== RECORDS PROVIDED ==

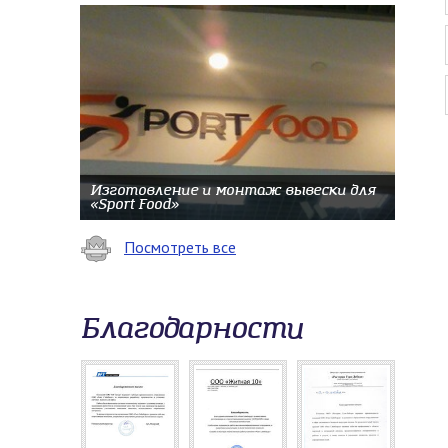
Изготовление и монтаж вывески для
«Sport Food»
Посмотреть все
Благодарности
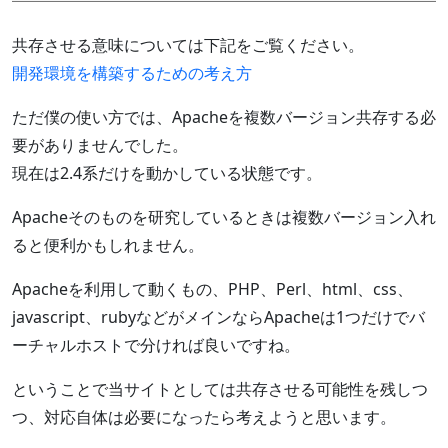
共存させる意味については下記をご覧ください。
開発環境を構築するための考え方
ただ僕の使い方では、Apacheを複数バージョン共存する必
要がありませんでした。
現在は2.4系だけを動かしている状態です。
Apacheそのものを研究しているときは複数バージョン入れ
ると便利かもしれません。
Apacheを利用して動くもの、PHP、Perl、html、css、
javascript、rubyなどがメインならApacheは1つだけでバ
ーチャルホストで分ければ良いですね。
ということで当サイトとしては共存させる可能性を残しつ
つ、対応自体は必要になったら考えようと思います。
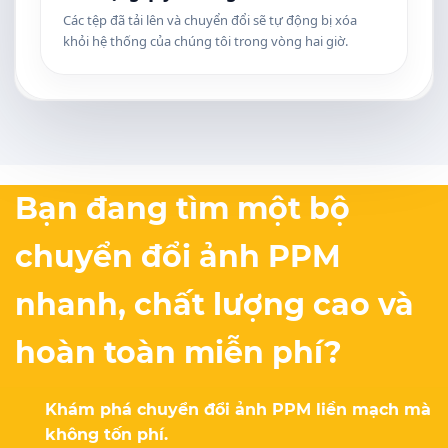
Các tệp đã tải lên và chuyển đổi sẽ tự động bị xóa
khỏi hệ thống của chúng tôi trong vòng hai giờ.
Bạn đang tìm một bộ
chuyển đổi ảnh PPM
nhanh, chất lượng cao và
hoàn toàn miễn phí?
Khám phá chuyển đổi ảnh PPM liền mạch mà
không tốn phí.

===

> **WHAT TO PRODUCE**
Using the listing above, show each line holding the string "chuyển".

> **TASK SOLUTION**
Các tệp đã tải lên và chuyển đổi sẽ tự động bị xóa
chuyển đổi ảnh PPM
Khám phá chuyển đổi ảnh PPM liền mạch mà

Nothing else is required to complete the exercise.